Russia seeks to support low-income households by distributing electronic cards

Deputy Prime Minister Arkady Dvorkovich opposes the introduction of food cards in Russia that a number of experts are proposing as a way to support low-income households. However, he believes that it would be "right and make sense" to distribute electronic cards that would allow the cardholder to buy goods at a discount.

"There won't be any food cards. I'm against even the term food cards," Dvorkovich said in an interview with Kommersant published Thursday.

He said this is also a problem in terms of psychological perception. "We have a very complicated history, and people perceive such innovation in part through the prism of what was. Such mechanisms of support can be introduced only in a technically and psychologically comfortable way," Dvorkovich said.

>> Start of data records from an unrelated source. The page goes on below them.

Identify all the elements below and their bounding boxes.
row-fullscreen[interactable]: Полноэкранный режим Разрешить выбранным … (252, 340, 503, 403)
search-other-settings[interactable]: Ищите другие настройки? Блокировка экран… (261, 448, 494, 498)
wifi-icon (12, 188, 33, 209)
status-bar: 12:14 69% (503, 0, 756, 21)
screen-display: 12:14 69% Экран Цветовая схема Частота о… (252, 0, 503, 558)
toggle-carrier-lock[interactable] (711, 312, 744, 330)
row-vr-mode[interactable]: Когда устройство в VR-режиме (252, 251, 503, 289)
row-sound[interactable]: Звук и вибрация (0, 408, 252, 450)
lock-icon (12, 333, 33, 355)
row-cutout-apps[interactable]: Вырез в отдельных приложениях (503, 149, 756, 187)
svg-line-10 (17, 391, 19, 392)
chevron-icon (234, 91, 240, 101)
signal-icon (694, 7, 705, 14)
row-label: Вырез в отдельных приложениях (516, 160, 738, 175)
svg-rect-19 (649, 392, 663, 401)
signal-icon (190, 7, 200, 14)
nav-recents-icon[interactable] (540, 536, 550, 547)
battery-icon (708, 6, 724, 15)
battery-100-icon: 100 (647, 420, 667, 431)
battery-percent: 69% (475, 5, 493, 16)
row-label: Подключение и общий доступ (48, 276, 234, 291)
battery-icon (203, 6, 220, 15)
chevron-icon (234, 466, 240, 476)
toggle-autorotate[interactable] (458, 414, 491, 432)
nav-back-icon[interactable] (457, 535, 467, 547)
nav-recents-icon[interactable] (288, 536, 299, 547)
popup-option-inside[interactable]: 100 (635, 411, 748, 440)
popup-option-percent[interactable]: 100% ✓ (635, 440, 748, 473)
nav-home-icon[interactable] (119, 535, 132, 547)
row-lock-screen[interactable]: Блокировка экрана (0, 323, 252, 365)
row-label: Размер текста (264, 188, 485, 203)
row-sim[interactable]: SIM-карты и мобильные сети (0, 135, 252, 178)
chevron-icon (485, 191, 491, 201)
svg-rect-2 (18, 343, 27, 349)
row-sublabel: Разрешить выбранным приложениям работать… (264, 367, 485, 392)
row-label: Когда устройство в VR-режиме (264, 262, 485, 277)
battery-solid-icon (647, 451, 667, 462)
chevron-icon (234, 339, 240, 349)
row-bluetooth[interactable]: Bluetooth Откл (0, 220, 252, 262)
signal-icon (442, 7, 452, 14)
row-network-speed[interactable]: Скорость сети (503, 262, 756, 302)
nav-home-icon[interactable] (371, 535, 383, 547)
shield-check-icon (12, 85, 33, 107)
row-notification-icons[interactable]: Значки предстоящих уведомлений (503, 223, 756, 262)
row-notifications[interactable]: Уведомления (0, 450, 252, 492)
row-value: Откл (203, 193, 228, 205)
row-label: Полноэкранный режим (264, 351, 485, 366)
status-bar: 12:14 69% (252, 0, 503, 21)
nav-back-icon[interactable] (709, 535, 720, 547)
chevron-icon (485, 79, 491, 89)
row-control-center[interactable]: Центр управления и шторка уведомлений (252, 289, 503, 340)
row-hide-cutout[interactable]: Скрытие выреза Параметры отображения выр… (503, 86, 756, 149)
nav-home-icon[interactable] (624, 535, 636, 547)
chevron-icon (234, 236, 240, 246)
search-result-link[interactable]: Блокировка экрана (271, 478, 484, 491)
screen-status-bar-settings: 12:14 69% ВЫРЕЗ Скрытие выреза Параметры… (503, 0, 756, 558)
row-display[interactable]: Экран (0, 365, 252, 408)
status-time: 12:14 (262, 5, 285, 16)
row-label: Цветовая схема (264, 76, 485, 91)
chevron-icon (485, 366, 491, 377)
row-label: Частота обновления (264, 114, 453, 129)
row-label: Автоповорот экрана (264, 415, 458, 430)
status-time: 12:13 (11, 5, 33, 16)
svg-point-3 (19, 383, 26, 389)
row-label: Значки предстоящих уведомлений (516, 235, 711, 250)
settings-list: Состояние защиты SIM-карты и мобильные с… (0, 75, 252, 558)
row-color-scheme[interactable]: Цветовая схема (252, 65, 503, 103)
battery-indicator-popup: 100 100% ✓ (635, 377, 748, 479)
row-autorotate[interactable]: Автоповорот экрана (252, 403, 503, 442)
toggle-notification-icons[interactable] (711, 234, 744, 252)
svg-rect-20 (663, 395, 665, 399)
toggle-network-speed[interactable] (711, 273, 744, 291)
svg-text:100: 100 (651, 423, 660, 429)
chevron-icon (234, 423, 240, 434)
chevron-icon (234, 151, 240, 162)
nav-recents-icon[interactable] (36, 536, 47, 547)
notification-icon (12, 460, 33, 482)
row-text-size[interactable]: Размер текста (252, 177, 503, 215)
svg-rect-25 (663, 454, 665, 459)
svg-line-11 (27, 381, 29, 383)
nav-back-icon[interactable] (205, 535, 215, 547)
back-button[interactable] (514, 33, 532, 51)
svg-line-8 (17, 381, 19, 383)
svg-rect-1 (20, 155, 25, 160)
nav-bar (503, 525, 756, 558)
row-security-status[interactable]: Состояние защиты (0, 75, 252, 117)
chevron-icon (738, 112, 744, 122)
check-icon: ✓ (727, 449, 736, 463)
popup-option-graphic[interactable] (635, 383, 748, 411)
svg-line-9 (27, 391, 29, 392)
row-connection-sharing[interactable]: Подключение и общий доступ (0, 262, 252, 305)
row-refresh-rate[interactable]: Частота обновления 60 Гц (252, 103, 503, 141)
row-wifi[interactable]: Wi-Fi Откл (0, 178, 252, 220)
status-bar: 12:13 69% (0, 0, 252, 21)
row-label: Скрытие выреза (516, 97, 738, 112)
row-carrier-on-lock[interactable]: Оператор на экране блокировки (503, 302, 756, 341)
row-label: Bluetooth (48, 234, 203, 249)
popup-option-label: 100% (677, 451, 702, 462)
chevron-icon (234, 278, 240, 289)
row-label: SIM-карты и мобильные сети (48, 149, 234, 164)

He said it would be "right and make sense" to issue electronic cards that would allow the purchase of goods at a discount, similar to the social cards issued to Muscovites. "Above all this should refer to domestic goods, as is the norm in all countries where such an instrument of support is introduced. I don't see anything bad in this," Dvorkovich said.

He said the Agriculture Ministry is now preparing a proposal according to the government program. "This subject is in the government program. For now without backing with budget money, simply as an element of social policy. I think this is right," Dvorkovich said.

He said the main problem in Russia\'s agribusiness sector is the debt load that "arose given the dual crisis: financial in 2008-2009 and natural and climatic in the 2009-2010 season and this year. "In order to resolve this problem there are plans to recapitalize Russian Agricultural Bank and establish a predictable regime of state support for the next three years.

He said the system of state support for the agribusiness sector is changing, including due to Russia joining the WTO. "I expect that by Dec. 15-20 a large part of the documents that need to be adopted for its proper implementation will be signed," Dvorkovich said.

The main measures will include subsidized loan interest rates, support per hectare and liter of milk and support for social important regional programs, he said.

He confirmed that starting next year farmers will not receive discounted fuel like they have in recent years. "Whether there will nonetheless be some sort of discounts for producers from specific oil companies is already a commercial question. Where this is beneficial, they can come to an agreement," Dvorkovich said.